Music waiting to flow again through Swathi college corridors

Students feel online classes were good but cant compare to classroom experience

September 26, 2021 10:11 pm | Updated January 10, 2022 10:53 am IST - Thiruvananthapuram

Sreelakshmi Hariharan, a final-year Bachelor of Performing Arts (Vocal) student at Sri Swathi Thirunal College of Music, Thycaud, cannot wait for the college to reopen.

The Kozhikode resident was very keen on coming to the State capital and studying here, and so moved into a hostel near her college. Then COVID-19 changed life. Sreelakshmi was back at home and attending online classes.

Eighteen month later, she is excited at the prospect of going back to college. “Nothing comes close to the college ambience. All of us, singing and learning together, is very different from us attending the class sitting alone at home. The phone that was earlier used to stay in touch is now about Zoom and Google Meets. But the final two semesters are very critical, and direct learning will help.”
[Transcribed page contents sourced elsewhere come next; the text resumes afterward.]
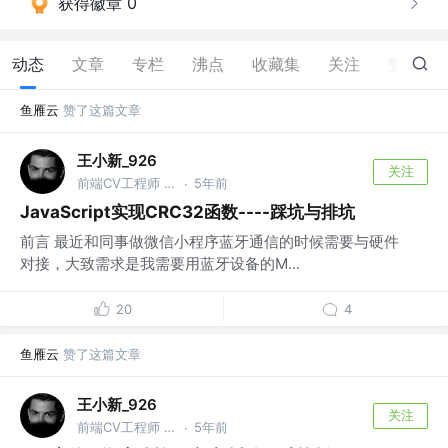
获得徽章 0
动态
文章
专栏
沸点
收藏集
关注
赞
171
鱼雁云
赞了这篇文章
王小新_926
关注
前端CV工程师 @TME
5年前
·
JavaScript实现CRC32函数----踩坑与排坑
前言 最近和同事做微信小程序蓝牙通信的时候需要与硬件
对接，大致需求是我需要用蓝牙设备的M...
20
4
鱼雁云
赞了这篇文章
王小新_926
关注
前端CV工程师 @TME
5年前
·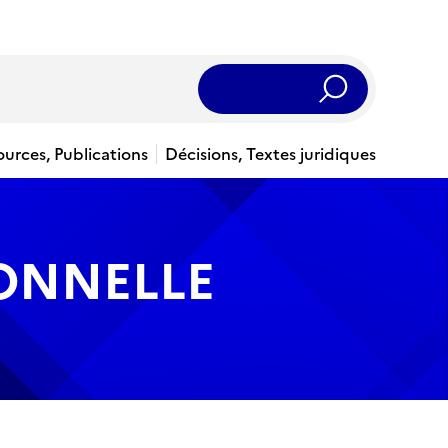
Rechercher
ources, Publications
Décisions, Textes juridiques
IONNELLE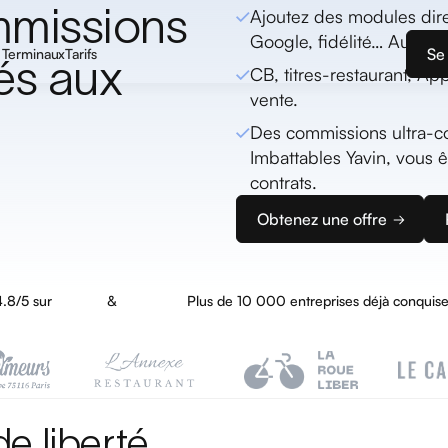
mmissions
Ajoutez des modules dire
Google, fidélité… Aussi s
Se
Terminaux
Tarifs
vés aux
CB, titres-restaurant, A
vente.
Des commissions ultra-co
Imbattables Yavin, vous ê
contrats.
Obtenez une offre
.8/5 sur
&
Plus de 10 000 entreprises déjà conquise
de liberté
Vishnu K.A., a final-year postgraduate Mridangam student, cannot agree more. While online classes were a completely new experience for him, as a music student, the classroom experience is invaluable, he believes.

His teachers took a lot of pain to make sure that the three students in his batch got the maximum they could out of online classes. There was no compromise on individual practice. They even helped keep rhythm (thalam) without sound so that students could follow it smoothly. However, the online mode has its limitations, particularly for those learning to play instruments, says Vishnu. The flow of communication in a classroom is missing in the online mode. Peering at the small screen for long too can be a pain, he says.

Sreelakshmi too feels constraints in communication. In college, after learning three different kritis (compositions), students could still ask teachers to go back and run through them again. It was possible to meet them after classes till evening. However, with online classes it is not possible to call them up anytime. It helps that teachers ask students to send video recordings and correct them. But not every student does that. Some students also encounter connectivity issues, she says.

Sreelakshmi’s subsidiary subject is Veena, and it was hard picking it up initially without in-person instruction, she says. Vishnu too feels that physical learning will enhance students’ abilities.

Sreedev Rajagopal, Head of the Vocal Department in the college, says the biggest impact of online classes has been on students’ ability to keep rhythm (thalam). Owing to lag between audio and video during online classes, students are lagging on the thalam front. Group singing too is not possible. While classes are going on uninterrupted in online mode by externals factors such as hartals, Mr. Rajagopal has reservations if these are being fully absorbed by the students.

They also tend to tune in to YouTube for clearing doubts, thus picking up different versions, not always authoritative, and lose the style taught to them. The classes are also a strain on teachers who have to listen to video recordings of entire batches and correct them, he admits. The reopening will help students, particularly those who may not be at top of the class, he says.